EXERCISE AIM
For each line of the data below that holds "locală", copy the line.

RAW DATA
>>

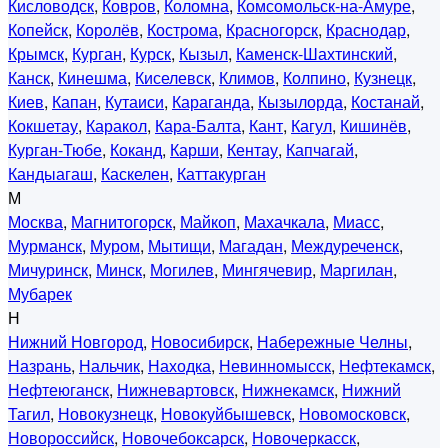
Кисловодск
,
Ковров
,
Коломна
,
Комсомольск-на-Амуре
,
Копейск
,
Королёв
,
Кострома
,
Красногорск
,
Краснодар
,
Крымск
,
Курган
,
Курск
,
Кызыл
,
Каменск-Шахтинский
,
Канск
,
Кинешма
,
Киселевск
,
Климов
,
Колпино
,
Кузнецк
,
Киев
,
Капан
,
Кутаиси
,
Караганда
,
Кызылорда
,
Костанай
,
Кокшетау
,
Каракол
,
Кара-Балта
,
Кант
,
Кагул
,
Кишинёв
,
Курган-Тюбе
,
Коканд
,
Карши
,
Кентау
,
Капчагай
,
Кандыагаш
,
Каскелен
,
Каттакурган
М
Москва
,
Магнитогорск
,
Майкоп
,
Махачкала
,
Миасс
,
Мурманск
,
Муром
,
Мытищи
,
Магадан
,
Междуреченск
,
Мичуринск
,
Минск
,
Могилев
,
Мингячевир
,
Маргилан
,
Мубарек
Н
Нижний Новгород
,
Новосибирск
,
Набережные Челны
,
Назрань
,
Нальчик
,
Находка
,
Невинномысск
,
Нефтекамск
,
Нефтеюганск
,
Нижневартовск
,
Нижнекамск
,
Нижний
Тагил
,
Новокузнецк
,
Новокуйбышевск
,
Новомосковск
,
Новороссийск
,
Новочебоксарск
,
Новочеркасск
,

<<
>>

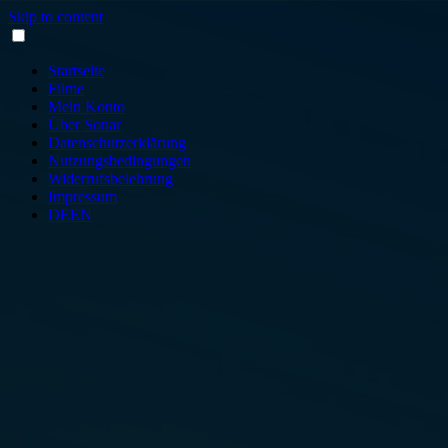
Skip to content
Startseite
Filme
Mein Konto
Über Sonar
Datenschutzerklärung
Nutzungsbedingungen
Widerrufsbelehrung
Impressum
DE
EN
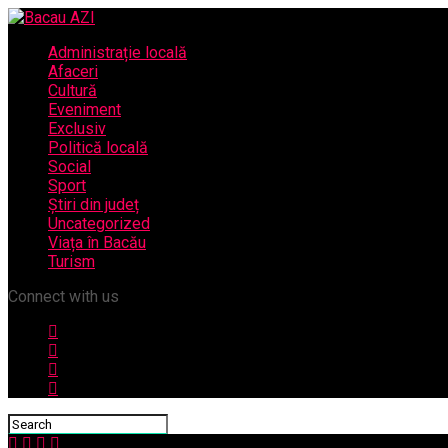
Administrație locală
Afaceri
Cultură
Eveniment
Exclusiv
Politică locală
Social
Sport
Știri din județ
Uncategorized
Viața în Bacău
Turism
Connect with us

<<

REPLY TO THE EXERCISE
Administrație locală
Politică locală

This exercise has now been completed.